*** The data Section Begins ***
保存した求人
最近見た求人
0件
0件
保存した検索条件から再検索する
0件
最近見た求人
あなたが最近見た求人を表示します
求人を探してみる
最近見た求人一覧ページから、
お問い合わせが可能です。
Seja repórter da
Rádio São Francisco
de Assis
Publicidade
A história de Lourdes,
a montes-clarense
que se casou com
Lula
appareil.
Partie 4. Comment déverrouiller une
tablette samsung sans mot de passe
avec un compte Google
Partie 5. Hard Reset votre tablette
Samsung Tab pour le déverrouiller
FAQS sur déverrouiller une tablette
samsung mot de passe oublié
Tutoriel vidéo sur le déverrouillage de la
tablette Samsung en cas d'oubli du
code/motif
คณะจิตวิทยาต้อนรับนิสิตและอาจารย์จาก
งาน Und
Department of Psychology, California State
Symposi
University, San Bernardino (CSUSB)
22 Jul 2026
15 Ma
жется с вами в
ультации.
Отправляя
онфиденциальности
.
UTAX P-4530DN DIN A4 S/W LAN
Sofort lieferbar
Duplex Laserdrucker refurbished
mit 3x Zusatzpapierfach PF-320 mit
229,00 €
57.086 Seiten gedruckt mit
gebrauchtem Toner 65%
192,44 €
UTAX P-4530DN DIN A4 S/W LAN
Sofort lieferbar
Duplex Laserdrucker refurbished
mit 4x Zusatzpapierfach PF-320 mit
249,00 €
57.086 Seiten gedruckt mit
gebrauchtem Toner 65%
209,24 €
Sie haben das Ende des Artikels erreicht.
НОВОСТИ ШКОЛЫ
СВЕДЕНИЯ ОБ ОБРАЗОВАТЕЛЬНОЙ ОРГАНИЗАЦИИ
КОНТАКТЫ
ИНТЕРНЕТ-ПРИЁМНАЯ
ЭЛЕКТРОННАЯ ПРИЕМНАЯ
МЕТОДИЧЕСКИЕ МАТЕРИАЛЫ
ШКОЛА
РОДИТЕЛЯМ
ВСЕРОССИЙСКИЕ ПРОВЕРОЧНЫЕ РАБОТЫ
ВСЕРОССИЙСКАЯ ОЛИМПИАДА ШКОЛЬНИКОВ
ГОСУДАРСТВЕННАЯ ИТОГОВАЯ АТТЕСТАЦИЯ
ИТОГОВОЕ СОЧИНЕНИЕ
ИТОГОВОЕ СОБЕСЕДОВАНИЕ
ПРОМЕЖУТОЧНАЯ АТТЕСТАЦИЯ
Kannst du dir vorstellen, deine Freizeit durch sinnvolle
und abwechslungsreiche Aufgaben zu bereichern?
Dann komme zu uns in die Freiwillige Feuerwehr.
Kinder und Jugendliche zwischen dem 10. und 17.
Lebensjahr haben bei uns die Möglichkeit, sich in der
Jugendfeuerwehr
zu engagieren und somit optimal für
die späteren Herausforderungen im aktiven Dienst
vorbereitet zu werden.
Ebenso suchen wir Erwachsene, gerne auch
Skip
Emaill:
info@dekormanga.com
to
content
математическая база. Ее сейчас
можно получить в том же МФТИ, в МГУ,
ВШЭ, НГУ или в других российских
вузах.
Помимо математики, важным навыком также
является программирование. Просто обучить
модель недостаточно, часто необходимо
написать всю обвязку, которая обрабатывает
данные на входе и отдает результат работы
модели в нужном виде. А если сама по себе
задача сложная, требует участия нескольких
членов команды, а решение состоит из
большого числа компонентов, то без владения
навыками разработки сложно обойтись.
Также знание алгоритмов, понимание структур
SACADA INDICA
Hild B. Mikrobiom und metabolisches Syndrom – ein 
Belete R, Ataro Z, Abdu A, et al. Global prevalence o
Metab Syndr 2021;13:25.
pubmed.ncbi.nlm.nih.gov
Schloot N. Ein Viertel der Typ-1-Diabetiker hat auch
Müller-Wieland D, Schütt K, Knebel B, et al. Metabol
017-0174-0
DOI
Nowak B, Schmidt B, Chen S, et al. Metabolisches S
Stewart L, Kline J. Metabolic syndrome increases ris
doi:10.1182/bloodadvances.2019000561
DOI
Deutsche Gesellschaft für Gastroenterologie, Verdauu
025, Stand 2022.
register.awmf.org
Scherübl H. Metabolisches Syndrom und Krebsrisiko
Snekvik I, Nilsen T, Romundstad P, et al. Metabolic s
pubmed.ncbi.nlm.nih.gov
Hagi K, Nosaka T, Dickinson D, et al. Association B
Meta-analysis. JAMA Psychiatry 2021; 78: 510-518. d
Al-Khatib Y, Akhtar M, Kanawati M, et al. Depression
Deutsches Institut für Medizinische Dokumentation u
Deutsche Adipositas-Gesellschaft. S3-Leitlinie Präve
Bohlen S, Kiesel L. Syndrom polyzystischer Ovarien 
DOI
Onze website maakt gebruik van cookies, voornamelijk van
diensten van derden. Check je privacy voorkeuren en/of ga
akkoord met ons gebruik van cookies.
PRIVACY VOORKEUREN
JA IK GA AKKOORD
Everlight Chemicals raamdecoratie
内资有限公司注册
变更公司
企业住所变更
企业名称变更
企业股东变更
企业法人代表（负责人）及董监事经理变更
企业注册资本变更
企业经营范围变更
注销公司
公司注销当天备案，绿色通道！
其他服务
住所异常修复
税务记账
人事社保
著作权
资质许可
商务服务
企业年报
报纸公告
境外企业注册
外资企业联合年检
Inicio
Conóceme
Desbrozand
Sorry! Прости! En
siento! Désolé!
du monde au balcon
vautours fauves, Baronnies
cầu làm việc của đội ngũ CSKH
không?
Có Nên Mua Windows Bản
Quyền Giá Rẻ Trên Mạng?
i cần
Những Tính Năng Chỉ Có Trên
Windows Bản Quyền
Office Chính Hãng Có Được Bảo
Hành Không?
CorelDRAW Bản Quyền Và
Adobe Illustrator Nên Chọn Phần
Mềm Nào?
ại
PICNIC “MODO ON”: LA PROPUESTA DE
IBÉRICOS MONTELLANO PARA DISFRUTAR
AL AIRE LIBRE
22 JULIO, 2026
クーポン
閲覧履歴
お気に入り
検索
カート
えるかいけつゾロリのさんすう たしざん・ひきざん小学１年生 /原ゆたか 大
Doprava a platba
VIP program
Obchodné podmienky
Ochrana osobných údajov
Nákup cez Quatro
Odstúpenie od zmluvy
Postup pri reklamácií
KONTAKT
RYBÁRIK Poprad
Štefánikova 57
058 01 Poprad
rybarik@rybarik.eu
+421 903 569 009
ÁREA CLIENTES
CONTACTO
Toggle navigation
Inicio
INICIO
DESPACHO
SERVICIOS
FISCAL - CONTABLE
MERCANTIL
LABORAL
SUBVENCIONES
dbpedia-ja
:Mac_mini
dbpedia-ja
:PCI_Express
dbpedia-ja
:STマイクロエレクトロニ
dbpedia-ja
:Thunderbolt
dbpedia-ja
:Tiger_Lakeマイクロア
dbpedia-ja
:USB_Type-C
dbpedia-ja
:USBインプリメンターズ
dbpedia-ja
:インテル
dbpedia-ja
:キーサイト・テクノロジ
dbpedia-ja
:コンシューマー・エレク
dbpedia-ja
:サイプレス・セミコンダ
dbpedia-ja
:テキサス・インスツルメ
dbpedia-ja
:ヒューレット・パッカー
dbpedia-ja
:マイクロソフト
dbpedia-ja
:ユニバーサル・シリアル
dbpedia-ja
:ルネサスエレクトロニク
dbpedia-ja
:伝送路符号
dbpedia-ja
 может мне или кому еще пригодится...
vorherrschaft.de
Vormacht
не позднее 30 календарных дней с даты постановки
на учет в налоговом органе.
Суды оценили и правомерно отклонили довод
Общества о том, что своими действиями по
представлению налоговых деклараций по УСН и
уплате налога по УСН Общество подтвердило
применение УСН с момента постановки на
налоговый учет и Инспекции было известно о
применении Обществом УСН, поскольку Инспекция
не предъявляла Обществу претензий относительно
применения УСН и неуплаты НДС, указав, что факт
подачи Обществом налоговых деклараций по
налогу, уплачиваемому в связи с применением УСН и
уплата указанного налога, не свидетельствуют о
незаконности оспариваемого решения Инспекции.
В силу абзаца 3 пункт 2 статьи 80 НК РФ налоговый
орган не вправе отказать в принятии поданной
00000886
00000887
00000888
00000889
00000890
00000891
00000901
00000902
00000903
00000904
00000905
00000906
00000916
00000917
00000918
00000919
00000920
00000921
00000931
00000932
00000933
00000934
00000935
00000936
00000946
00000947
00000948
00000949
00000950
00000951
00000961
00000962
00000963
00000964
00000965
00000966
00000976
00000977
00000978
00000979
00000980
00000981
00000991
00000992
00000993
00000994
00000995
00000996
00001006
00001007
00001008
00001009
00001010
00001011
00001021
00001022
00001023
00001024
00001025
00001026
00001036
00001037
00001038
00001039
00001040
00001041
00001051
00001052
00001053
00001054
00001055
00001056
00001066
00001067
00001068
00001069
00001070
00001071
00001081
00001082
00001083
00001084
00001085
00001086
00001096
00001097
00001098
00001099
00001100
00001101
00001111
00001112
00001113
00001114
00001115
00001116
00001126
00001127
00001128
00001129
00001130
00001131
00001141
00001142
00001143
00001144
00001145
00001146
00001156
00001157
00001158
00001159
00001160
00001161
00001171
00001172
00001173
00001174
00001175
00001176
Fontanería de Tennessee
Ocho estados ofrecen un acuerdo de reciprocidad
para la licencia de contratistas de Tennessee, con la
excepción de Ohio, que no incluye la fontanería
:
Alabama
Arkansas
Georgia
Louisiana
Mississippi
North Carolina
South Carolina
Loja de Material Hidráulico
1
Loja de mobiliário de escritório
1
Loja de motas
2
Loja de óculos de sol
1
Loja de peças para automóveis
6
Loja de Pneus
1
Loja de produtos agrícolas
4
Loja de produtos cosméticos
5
*** The data Section Ends ***
* What is expected:
What is the number of lines in the listing above that hold "Gesellschaft"? Respond with that number and nothing else.

* Output:
2